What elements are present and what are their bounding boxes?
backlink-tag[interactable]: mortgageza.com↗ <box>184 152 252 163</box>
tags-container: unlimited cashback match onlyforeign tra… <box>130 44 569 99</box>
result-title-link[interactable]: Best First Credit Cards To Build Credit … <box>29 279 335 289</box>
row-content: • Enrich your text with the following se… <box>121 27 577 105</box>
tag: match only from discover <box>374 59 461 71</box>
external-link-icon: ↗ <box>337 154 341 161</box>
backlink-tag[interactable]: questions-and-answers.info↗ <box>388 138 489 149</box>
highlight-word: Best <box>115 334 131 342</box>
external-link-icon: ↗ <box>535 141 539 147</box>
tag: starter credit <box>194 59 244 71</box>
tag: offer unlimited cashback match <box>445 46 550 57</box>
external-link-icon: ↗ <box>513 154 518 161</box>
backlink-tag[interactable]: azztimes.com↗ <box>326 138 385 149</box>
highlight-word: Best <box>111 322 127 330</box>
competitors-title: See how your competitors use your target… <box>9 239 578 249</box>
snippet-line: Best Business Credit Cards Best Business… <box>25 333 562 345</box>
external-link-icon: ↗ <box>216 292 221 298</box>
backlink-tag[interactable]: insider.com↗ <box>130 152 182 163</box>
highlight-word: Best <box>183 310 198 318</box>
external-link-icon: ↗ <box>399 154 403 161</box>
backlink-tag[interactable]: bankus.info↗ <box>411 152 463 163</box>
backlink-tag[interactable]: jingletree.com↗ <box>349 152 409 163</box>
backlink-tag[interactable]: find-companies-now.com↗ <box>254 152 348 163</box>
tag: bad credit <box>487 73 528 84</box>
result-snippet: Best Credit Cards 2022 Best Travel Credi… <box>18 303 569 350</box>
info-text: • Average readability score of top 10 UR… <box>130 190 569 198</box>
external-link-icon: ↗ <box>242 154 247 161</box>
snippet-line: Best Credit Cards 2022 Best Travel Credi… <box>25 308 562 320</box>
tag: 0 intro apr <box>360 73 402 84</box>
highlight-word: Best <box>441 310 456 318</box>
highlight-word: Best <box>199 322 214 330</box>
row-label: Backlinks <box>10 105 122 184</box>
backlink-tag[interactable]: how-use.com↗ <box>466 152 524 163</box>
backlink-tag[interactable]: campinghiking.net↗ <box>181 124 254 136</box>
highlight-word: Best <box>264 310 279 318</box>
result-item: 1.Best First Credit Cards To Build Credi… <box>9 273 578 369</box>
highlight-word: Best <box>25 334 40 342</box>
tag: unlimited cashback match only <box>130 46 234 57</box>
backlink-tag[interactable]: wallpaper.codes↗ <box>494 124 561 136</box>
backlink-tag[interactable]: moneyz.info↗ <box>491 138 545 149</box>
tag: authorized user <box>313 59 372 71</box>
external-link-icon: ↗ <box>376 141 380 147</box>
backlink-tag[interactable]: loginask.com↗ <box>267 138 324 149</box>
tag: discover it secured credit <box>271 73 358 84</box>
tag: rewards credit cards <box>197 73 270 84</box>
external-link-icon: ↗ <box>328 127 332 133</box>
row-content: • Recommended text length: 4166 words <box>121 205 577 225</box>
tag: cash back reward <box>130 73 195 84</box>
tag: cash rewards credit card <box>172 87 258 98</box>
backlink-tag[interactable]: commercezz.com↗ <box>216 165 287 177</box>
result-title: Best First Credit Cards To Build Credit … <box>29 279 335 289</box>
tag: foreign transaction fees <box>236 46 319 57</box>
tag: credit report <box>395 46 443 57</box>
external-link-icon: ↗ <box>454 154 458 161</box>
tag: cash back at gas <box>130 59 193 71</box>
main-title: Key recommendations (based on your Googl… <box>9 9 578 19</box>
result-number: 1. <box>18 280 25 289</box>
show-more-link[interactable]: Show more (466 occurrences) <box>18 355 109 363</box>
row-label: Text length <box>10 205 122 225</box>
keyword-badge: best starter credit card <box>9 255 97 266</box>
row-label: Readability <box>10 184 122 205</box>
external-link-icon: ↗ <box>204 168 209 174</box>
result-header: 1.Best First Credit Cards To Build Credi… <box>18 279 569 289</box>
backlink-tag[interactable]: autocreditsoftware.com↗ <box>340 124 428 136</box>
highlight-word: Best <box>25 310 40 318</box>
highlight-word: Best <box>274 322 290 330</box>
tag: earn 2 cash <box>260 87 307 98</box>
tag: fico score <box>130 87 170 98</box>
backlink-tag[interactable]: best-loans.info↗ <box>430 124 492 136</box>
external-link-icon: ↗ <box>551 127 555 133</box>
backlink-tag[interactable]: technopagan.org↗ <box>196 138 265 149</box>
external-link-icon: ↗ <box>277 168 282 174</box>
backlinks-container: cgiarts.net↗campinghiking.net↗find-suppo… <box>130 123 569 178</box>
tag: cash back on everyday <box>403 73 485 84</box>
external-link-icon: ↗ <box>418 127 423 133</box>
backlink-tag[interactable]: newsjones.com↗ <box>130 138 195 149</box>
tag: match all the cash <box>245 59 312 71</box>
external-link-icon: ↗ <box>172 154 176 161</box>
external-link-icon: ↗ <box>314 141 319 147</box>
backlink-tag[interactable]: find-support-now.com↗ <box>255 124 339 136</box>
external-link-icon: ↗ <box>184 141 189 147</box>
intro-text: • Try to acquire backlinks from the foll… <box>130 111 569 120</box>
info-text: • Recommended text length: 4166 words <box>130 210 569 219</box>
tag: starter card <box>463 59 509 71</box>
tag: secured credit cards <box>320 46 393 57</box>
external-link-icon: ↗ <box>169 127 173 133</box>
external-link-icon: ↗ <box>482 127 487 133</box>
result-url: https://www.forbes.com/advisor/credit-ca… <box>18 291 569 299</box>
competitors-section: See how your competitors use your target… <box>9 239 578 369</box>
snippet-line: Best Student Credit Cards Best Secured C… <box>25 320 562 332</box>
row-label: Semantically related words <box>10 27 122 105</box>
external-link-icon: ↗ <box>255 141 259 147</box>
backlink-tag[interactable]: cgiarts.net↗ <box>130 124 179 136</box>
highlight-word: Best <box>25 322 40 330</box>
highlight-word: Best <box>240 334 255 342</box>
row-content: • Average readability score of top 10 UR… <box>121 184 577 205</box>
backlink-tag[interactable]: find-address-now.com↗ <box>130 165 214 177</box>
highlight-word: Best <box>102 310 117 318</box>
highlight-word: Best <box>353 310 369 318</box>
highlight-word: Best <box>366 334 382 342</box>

• [TASK ITEM]
The count alone is wanted: how many lines above hold the string "your"?

• [SOLUTION TO THIS EXERCISE]
4